“Önce Allah vardı; Ondan önce hiçbir şey yoktu. Arşı suyun üzerindeydi. Sonra O gökleri ve yeri yarattı.”1 demiş Allah Resûlü yaratılış ile ilgili soru soran Yemenlilere.2
Yerleri, gökleri, ikisi arasındaki her şeyi ve en nihayetinde insanı yaratan Allah, onun dünyadaki yolculuğunu başlatmıştır. Yeryüzü insan için hem sürekli bir şeyler öğrendiği, uyguladığı bir tekâmül yeri olmuş hem de ahiret hayatı için ekim yaptığı tarlası hükmünde olmuştur. Öyle ya, insana iki hayat verilmiştir. Biri ilk durak ve ancak çalıştığımızın karşılığını alabileceğimiz3 geçici dünya hayatı, diğeri ise ektiklerimizi biçeceğimiz, aciz yanlarımızdan arınacağımız ebedî hayat olan ahiret hayatıdır.
İbrahim (as) daha çocuk yaşta Rabbini ararken aklı ile düşünmüş sırasıyla yıldızları, ayı ve güneşi incelemiş, en sonunda En’am Suresi 76. Ayetten öğrendiğimiz gibi “…Ben batıp gidenleri sevmem.” buyurmuştur. Çünkü zevalden kendini kurtaramayan nasıl mabud olsun?
Işığı kendine yetmeyen nasıl yollarımızı aydınlatsın? İşte insan fena ve fâniliğe karşı bekâ ve bâkiliği arar ve ister.

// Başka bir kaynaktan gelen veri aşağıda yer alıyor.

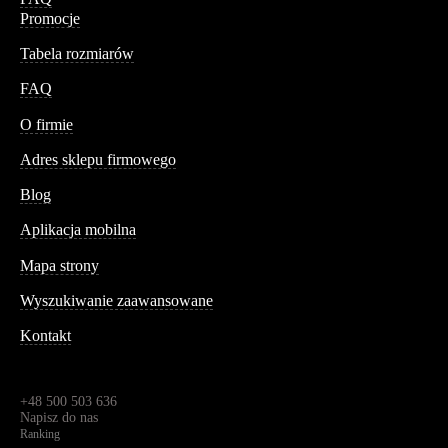
Promocje
Tabela rozmiarów
FAQ
Conteshop
O firmie
Adres sklepu firmowego
Blog
Aplikacja mobilna
Informacja
Mapa strony
Wyszukiwanie zaawansowane
Kontakt
Dane kontaktowe
Św. Teresy 91,
91-341, Łódź, Polska
+48 500 503 636
Napisz do nas
Ranking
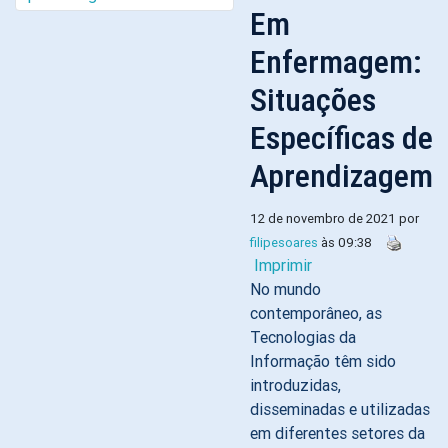
Em
Enfermagem:
Situações
Específicas de
Aprendizagem
12 de novembro de 2021 por
filipesoares
às 09:38
Imprimir
No mundo
contemporâneo, as
Tecnologias da
Informação têm sido
introduzidas,
disseminadas e utilizadas
em diferentes setores da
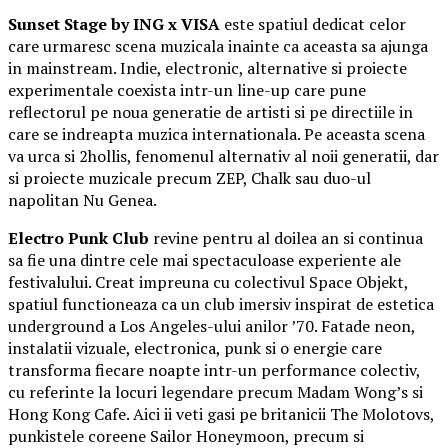
Sunset Stage by ING x VISA
este spatiul dedicat celor
care urmaresc scena muzicala inainte ca aceasta sa ajunga
in mainstream. Indie, electronic, alternative si proiecte
experimentale coexista intr-un line-up care pune
reflectorul pe noua generatie de artisti si pe directiile in
care se indreapta muzica internationala. Pe aceasta scena
va urca si 2hollis, fenomenul alternativ al noii generatii, dar
si proiecte muzicale precum ZEP, Chalk sau duo-ul
napolitan Nu Genea.
Electro Punk Club
revine pentru al doilea an si continua
sa fie una dintre cele mai spectaculoase experiente ale
festivalului. Creat impreuna cu colectivul Space Objekt,
spatiul functioneaza ca un club imersiv inspirat de estetica
underground a Los Angeles-ului anilor ’70. Fatade neon,
instalatii vizuale, electronica, punk si o energie care
transforma fiecare noapte intr-un performance colectiv,
cu referinte la locuri legendare precum Madam Wong’s si
Hong Kong Cafe. Aici ii veti gasi pe britanicii The Molotovs,
punkistele coreene Sailor Honeymoon, precum si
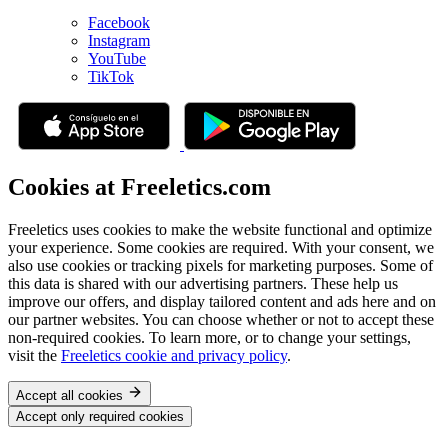
Facebook
Instagram
YouTube
TikTok
Cookies at Freeletics.com
Freeletics uses cookies to make the website functional and optimize
your experience. Some cookies are required. With your consent, we
also use cookies or tracking pixels for marketing purposes. Some of
this data is shared with our advertising partners. These help us
improve our offers, and display tailored content and ads here and on
our partner websites. You can choose whether or not to accept these
non-required cookies. To learn more, or to change your settings,
visit the
Freeletics cookie and privacy policy
.
Accept all cookies
Accept only required cookies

Dünya hayatı bir anlıktır. Lezzetini alırsın ancak o sona erecek ve yok olacaktır. Onuncu Söz’de ne veciz ifade etmiş Üstad “Ey bizi nimetleriyle perverde eden Sultanımız! Bize gösterdiğin numunelerin ve gölgelerin asıllarını, menbalarını göster. Ve bizi makarr-ı saltanatına celb et… Burada bize tattırdığın leziz nimetlerini orada yedir. Bizi zevâl ve teb’îd ile tazib etme.”4
Peki Bâkî olandan nasıl beka istenir? Onun emirlerine uyup yasaklarından sakındığımızda, rızasını kazanmak için çabaladığımızda, mallarımızdan sıyrılıp zekât ve sadaka denizinde özgürleştiğimizde, nefsimizi eğitip sesini kıstığımızda bunu talep etmiş oluruz aslında.

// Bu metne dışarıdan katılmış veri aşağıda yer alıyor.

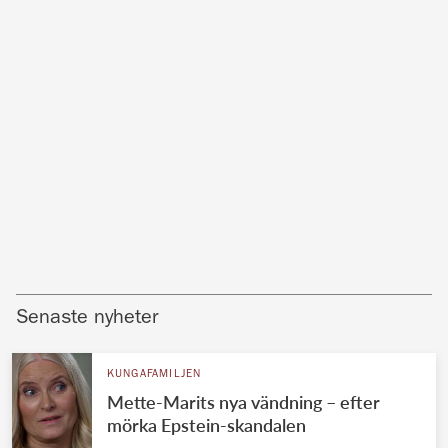
Senaste nyheter
KUNGAFAMILJEN
Mette-Marits nya vändning – efter
mörka Epstein-skandalen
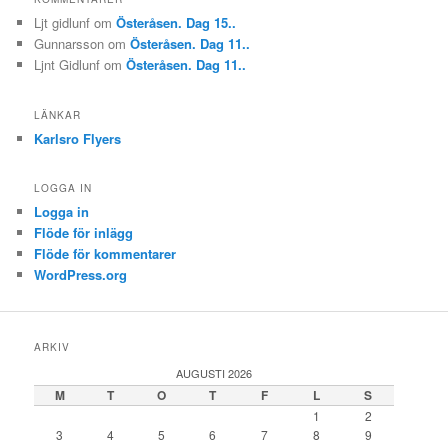
Ljt gidlunf
om
Österåsen. Dag 15..
Gunnarsson
om
Österåsen. Dag 11..
Ljnt Gidlunf
om
Österåsen. Dag 11..
LÄNKAR
Karlsro Flyers
LOGGA IN
Logga in
Flöde för inlägg
Flöde för kommentarer
WordPress.org
ARKIV
AUGUSTI 2026
M
T
O
T
F
L
S
1
2
3
4
5
6
7
8
9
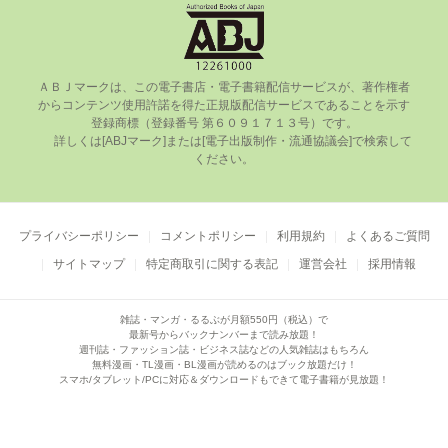
ＡＢＪマークは、この電⼦書店・電⼦書籍配信サービスが、著作権者
からコンテンツ使⽤許諾を得た正規版配信サービスであることを⽰す
登録商標（登録番号 第６０９１７１３号）です。

      詳しくは[ABJマーク]または[電⼦出版制作・流通協議会]で検索して
ください。

プライバシーポリシー
コメントポリシー
利用規約
よくあるご質問
サイトマップ
特定商取引に関する表記
運営会社
採用情報
雑誌・マンガ・るるぶが月額550円（税込）で
最新号からバックナンバーまで読み放題！
週刊誌・ファッション誌・ビジネス誌などの人気雑誌はもちろん
無料漫画・TL漫画・BL漫画が読めるのはブック放題だけ！
スマホ/タブレット/PCに対応＆ダウンロードもできて電子書籍が見放題！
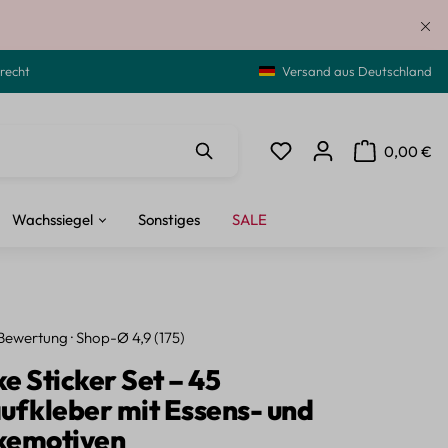
recht
Versand aus Deutschland
0,00 €
Du hast 0 Produkte auf de
Warenkorb ent
Wachssiegel
Sonstiges
SALE
Bewertung · Shop-Ø 4,9 (175)
e Sticker Set – 45
ufkleber mit Essens- und
kemotiven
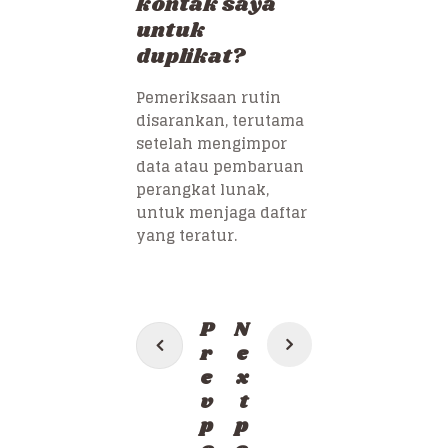
kontak saya
untuk
duplikat?
Pemeriksaan rutin
disarankan, terutama
setelah mengimpor
data atau pembaruan
perangkat lunak,
untuk menjaga daftar
yang teratur.
Post
P
N
navigation
r
e
e
x
v
t
p
p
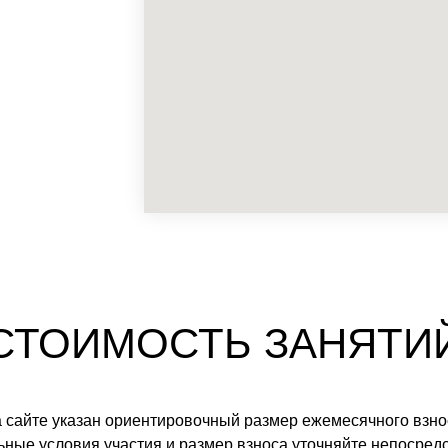
СТОИМОСТЬ ЗАНЯТИ
 сайте указан ориентировочный размер ежемесячного взно
ьные условия участия и размер взноса уточняйте непосред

Puantiyeli, kurdeleli, süslü püslü bir dünyada, gerçeklikten çok karış uzakta var olmaya çalışan, evrene kıyasla ufacık kalan canlılarız, insanız. Doğuyor, büyüyor ve öğreniyoruz. Öğrendikçe artıyoruz. Üflesen yıkılacak birden yok olacak nesnelerle değil, ahlâk ve edeple süslediğimiz karakterimizle var oluyoruz. Kaybolacak nesnelerin değil, bâkî kalacak kıymetli ruhların artması çabası var içimizde. Dışımızda olan bitene inat içimizde bambaşka bir iklim yaşıyoruz. Topraktan yaratılmış bedenlerimizde yeşeriyor bu duygular. Gerçek lezzeti arıyoruz. Ne demiş şair:
“Bir ömür daha lazım vefatımızdan sonra,
Çünkü bu ömrümüzü sadece umutlanarak geçirdik.”5
Kalıcı olanı bu dünyada aramak yerine, bu dünyayı esas ve kalıcı âlem için bir araç olarak kullanalım. Yüce Allah’ın buyurduğu gibi: “Her şey helâk olup gidicidir, Ona bakan yüzü müstesnâ.”6 İman, ibadet, fazilet ve hakka hizmet gibi vazifeler ancak ahirette ebedî saadeti bize kazandırabilir. Allahu a’lem.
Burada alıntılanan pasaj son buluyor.